I was surprised no one wrote about the dousing as battery, as in assault-and-battery. Battery is an intentional act causing a harmful or offensive touching of a victim. Assuming the story is correct, and no one has claimed it isn’t, did whoever turned on the sprinklers, an intentional act, cause a harmful or offensive contact? Courts have found it an illegal battery where someone spits in another person’s face. Throwing a bucket of water on someone to insult, offend or humiliate them—or move them along—might be battery. Is a stream of water via sprinkler any different?
Legalities, etiquette and humanity not-with-standing, the more relevant question is what should a person do in that situation?
As suggested in the comments, one answer might be to simply speak directly to the homeless people, but that may well have, and probably did, happen. It may have happened over and over. Let’s give the store manager the benefit of the doubt on that one.
A second suggestion is to call 311. New York City operates a 24-hour, 365-day-a-year, “aggressive” street outreach operation to assist and deal with homeless people. They will come when asked to “engage” homeless people. That means they’ll check on them, see if they have any emergency needs, encourage them to seek shelter or other housing, and especially on very cold or very hot nights attempt to get them off the streets.

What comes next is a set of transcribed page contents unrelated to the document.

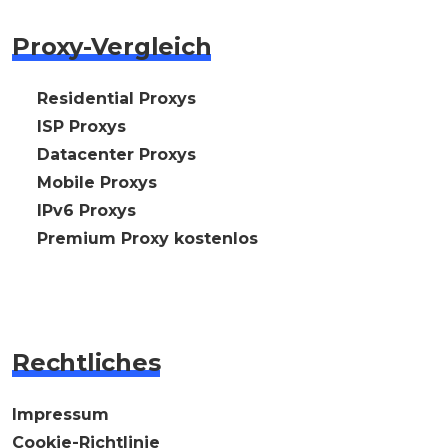
Proxy-Vergleich
🇩🇪 Residential Proxys
🇩🇪 ISP Proxys
🇩🇪 Datacenter Proxys
🇩🇪 Mobile Proxys
🇩🇪 IPv6 Proxys
⭐ Premium Proxy kostenlos
Rechtliches
Impressum
Cookie-Richtlinie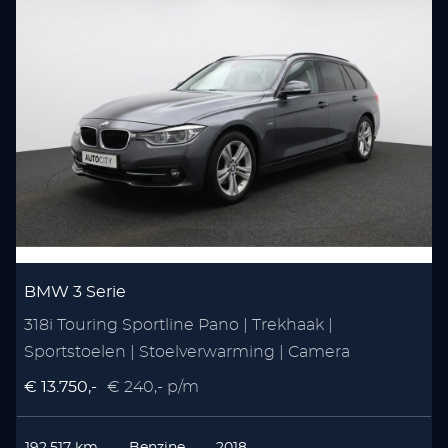
BMW 3 Serie
318i Touring Sportline Pano | Trekhaak |
Sportstoelen | Stoelverwarming | Camera
€ 13.750,-
€ 240,- p/m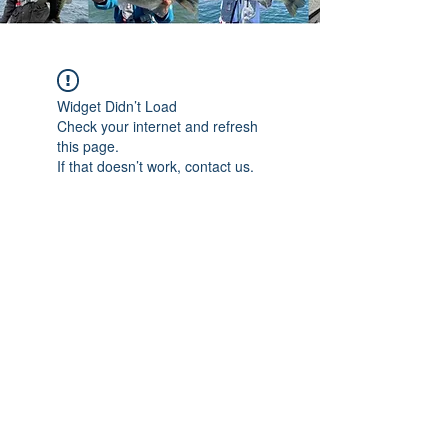
Widget Didn’t Load
Check your internet and refresh
this page.
If that doesn’t work, contact us.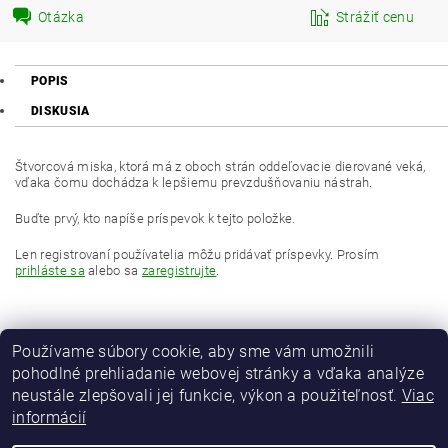
Otázka
Strážiť cenu
POPIS
DISKUSIA
Štvorcová miska, ktorá má z oboch strán oddeľovacie dierované veká,
vďaka čomu dochádza k lepšiemu prevzdušňovaniu nástrah.
Buďte prvý, kto napíše príspevok k tejto položke.
Len registrovaní používatelia môžu pridávať príspevky. Prosím
prihláste sa
alebo sa
zaregistrujte
.
Používame súbory cookie, aby sme vám umožnili
pohodlné prehliadanie webovej stránky a vďaka analýze
neustále zlepšovali jej funkcie, výkon a použiteľnosť.
Viac
informácií
MAVER Italia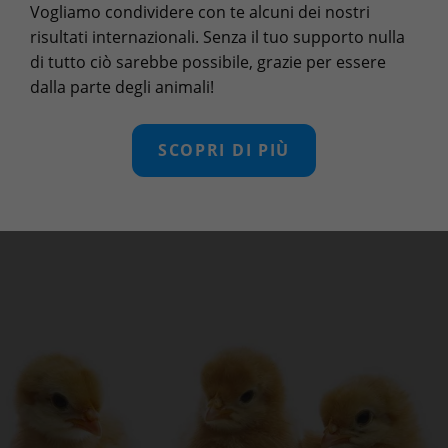
Vogliamo condividere con te alcuni dei nostri
risultati internazionali. Senza il tuo supporto nulla
di tutto ciò sarebbe possibile, grazie per essere
dalla parte degli animali!
SCOPRI DI PIÙ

The city claims to have successfully moved over 4,000 chronically homeless people off the streets through those outreach efforts over the years. Many chronically homeless people on the streets have mental or emotional issues, usually including some kind of paranoia or distrust of authority. They may be on the street because they don’t want to be in a shelter. So the city, its website assures, has alternatives to typical shelters including less restrictive options like safe havens or stabilization beds.
The outreach teams are specifically trained for these kinds of situations and have lots of experience in them. The Strand Bookstore type circumstance must be something they’ve dealt with many times. If they can’t handle it themselves they’re able to make referrals or bring other resources to bear.
Drenching poor, often mentally ill, unfortunate people and possibly destroying or damaging their possessions on or near your property may or may not be illegal, but it’s certainly disrespectful. It’s also a health hazard visited upon an already vulnerable population.
There’s a relationship between drenching-by-sprinkler and offensive name calling by postings on public web forums. Both are things people do without looking their targets in the eye, or having to see the hurt they cause. Both are actions that would probably never happen if that layer of anonymity were removed.